Os Whitney parecem sempre conseguir reproduzir fielmente uma ideia – ou um estado de espírito – ao longo das suas produções, pois nunca perdem o sentimento condutor dos seus projetos. Haviam-no conseguido no álbum de estreia e conseguiram novamente nesta segunda experiência. E é por isso que todas as músicas invadem o ouvinte da forma mais natural possível. As harmonias são equilibradas; não há uma que seja mais leve ou mais pesada do que outra. E cada som está no seu lugar devido. Nós nem damos pelas guitarras em “Day & Night”, mas elas estão lá. É por isso que a musicalidade dos Whitney passa a correr pelos nossos ouvidos e nós quase que não damos por ela, de tão discreta que é.

A penúltima faixa do LP “Friend of Mine” é a mais longa do trabalho (tem 4 minutos e 10 segundos), mas, pelas razões anteriormente apresentadas, está em pé de igualdade com as restantes canções. Esta aborda um assunto diferente daqueles que foram apresentados nos outros momentos do álbum: em “Friend of Mine” deparamo-nos com uma relação, certamente de amizade, que se terá dissolvido com o tempo e com a distância.
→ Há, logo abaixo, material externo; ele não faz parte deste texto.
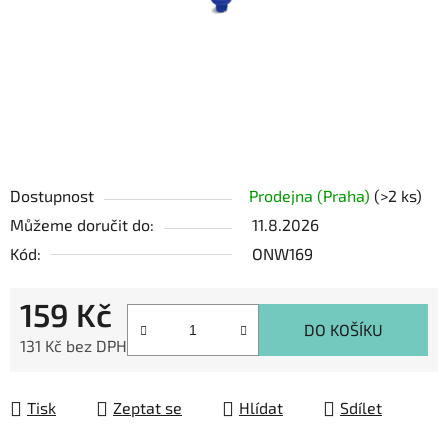
Dostupnost
Prodejna (Praha)
(>2 ks)
Můžeme doručit do:
11.8.2026
Kód:
ONW169
159 Kč
DO KOŠÍKU
131 Kč bez DPH
Měrná cena:
Tisk
Zeptat se
Hlídat
Sdílet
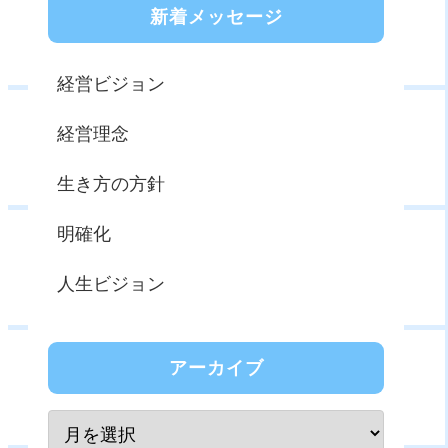
新着メッセージ
経営ビジョン
経営理念
生き方の方針
明確化
人生ビジョン
アーカイブ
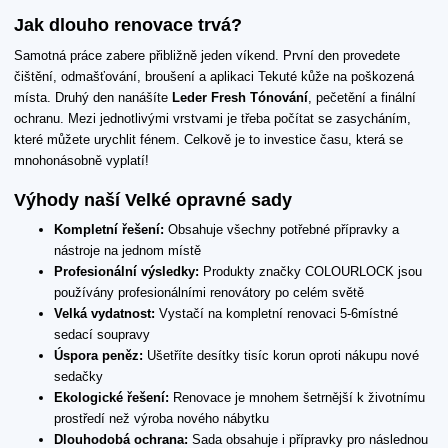
Jak dlouho renovace trvá?
Samotná práce zabere přibližně jeden víkend. První den provedete
čištění, odmašťování, broušení a aplikaci Tekuté kůže na poškozená
místa. Druhý den nanášíte
Leder Fresh Tónování
, pečetění a finální
ochranu. Mezi jednotlivými vrstvami je třeba počítat se zasycháním,
které můžete urychlit fénem. Celkově je to investice času, která se
mnohonásobně vyplatí!
Výhody naší Velké opravné sady
Kompletní řešení:
Obsahuje všechny potřebné přípravky a
nástroje na jednom místě
Profesionální výsledky:
Produkty značky COLOURLOCK jsou
používány profesionálními renovátory po celém světě
Velká vydatnost:
Vystačí na kompletní renovaci 5-6místné
sedací soupravy
Úspora peněz:
Ušetříte desítky tisíc korun oproti nákupu nové
sedačky
Ekologické řešení:
Renovace je mnohem šetrnější k životnímu
prostředí než výroba nového nábytku
Dlouhodobá ochrana:
Sada obsahuje i přípravky pro následnou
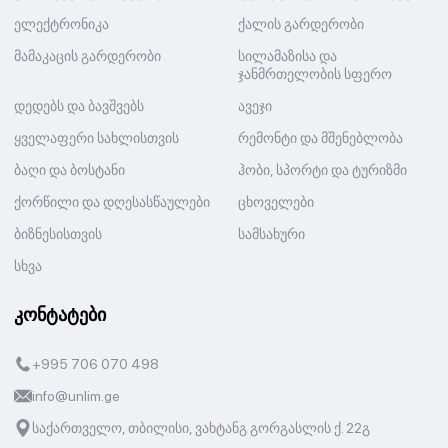
ელექტრონიკა
ქალის გარდერობი
მამაკაცის გარდერობი
სილამაზისა და
ჯანმრთელობის სფერო
დედებს და ბავშვებს
ავეჯი
ყველაფერი სახლისთვის
რემონტი და მშენებლობა
ბაღი და ბოსტანი
ჰობი, სპორტი და ტურიზმი
ქორწილი და დღესასწაულები
ცხოველები
ბიზნესისთვის
სამსახური
სხვა
კონტატები
+995 706 070 498
info@unlim.ge
საქართველო, თბილისი, ვახტანგ გორგასლის ქ. 22გ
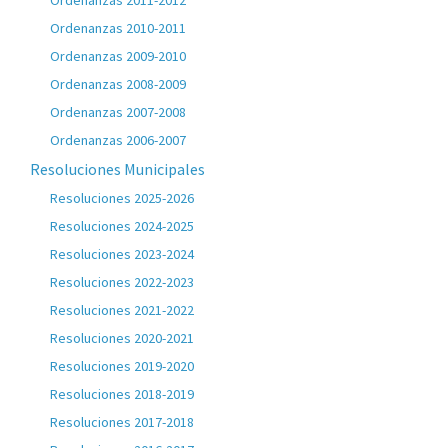
Ordenanzas 2011-2012
Ordenanzas 2010-2011
Ordenanzas 2009-2010
Ordenanzas 2008-2009
Ordenanzas 2007-2008
Ordenanzas 2006-2007
Resoluciones Municipales
Resoluciones 2025-2026
Resoluciones 2024-2025
Resoluciones 2023-2024
Resoluciones 2022-2023
Resoluciones 2021-2022
Resoluciones 2020-2021
Resoluciones 2019-2020
Resoluciones 2018-2019
Resoluciones 2017-2018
Bem sei que a beleza é um prisma subjetivo, mas a derradeira faixa de Forever Turned Around (que tem então o mesmo nome do LP) pode mesmo ser a mais bonita das 10 músicas que Julien e Max esculpiram em conjunto. “Forever Turned Around” é uma porta entreaberta, pois não está fechada nem aberta. É uma despedida, sim, porque fecha este álbum e o ciclo que o circunscreveu, mas não soa a despedida. “Forever Turned Around” é um reencontro. Um bonito reencontro.

Os Whitney conseguiram, mais uma vez, guardar a sete chaves um sentimento numa produção sua. É um feito complicado; nem todas as bandas conseguem alcançar esse patamar criativo. Max e Julien foram capazes de colocar toda a ansiedade que foram sentido ao longo das suas jornadas em 10 músicas que, apesar de serem logicamente todas diferentes entre si, provêm do mesmo lugar e são feitas da mesma matéria: de saudade.